■ Your assignment ■
Copy, from the data below, every line that has "Anlage" in it.

[Stored data entries]
[Start of Attachment]
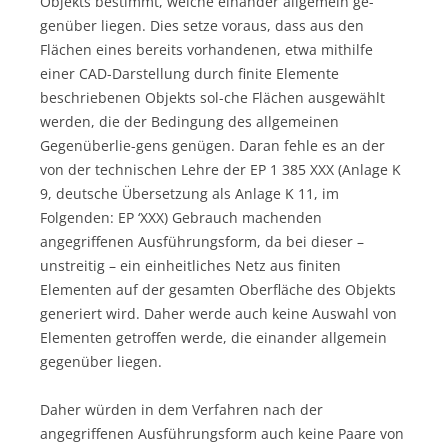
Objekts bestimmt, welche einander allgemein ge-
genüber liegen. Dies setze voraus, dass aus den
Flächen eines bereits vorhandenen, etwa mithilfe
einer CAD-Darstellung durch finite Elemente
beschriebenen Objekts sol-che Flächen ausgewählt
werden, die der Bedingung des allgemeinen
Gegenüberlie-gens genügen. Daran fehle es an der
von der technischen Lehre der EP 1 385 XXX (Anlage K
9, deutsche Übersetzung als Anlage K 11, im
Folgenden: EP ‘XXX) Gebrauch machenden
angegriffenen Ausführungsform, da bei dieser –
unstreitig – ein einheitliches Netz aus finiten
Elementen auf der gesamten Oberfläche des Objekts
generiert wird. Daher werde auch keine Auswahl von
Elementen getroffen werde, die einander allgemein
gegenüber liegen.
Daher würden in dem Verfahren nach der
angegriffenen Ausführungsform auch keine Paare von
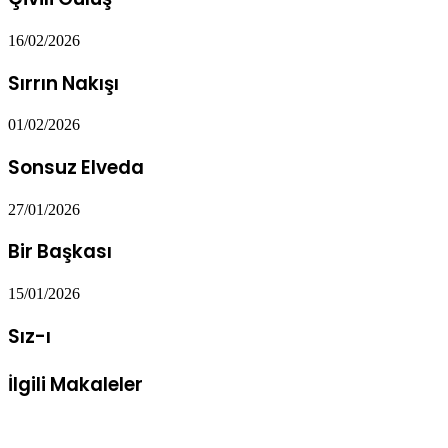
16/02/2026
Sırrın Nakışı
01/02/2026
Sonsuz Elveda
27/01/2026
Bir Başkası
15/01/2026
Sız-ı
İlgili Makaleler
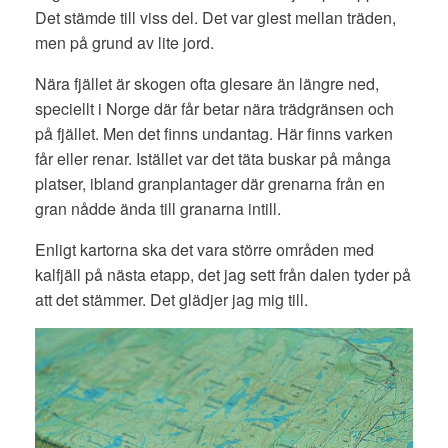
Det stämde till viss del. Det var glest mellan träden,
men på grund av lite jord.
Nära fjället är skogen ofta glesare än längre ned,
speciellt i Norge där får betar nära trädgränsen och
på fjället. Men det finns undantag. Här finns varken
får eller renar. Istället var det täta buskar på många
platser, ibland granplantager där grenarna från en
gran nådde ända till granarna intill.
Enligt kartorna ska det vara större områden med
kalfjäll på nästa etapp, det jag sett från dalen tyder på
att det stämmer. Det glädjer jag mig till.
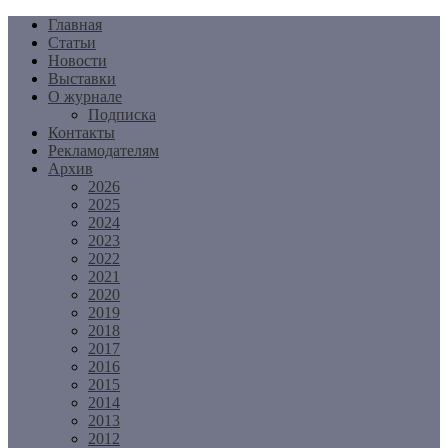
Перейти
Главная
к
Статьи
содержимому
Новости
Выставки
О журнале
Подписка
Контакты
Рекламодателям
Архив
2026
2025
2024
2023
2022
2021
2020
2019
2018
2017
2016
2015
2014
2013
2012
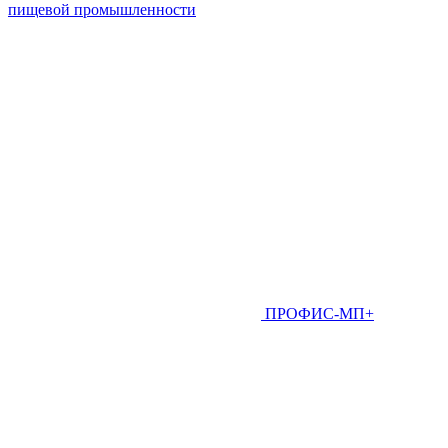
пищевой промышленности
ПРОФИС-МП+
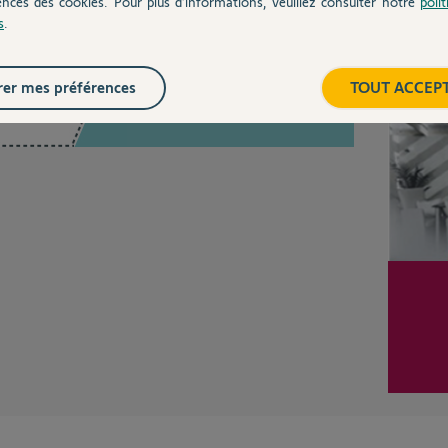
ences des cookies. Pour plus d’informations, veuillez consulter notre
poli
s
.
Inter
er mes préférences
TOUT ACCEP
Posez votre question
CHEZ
[End of Attachment]
■ Problem solution ■
von der technischen Lehre der EP 1 385 XXX (Anlage K
9, deutsche Übersetzung als Anlage K 11, im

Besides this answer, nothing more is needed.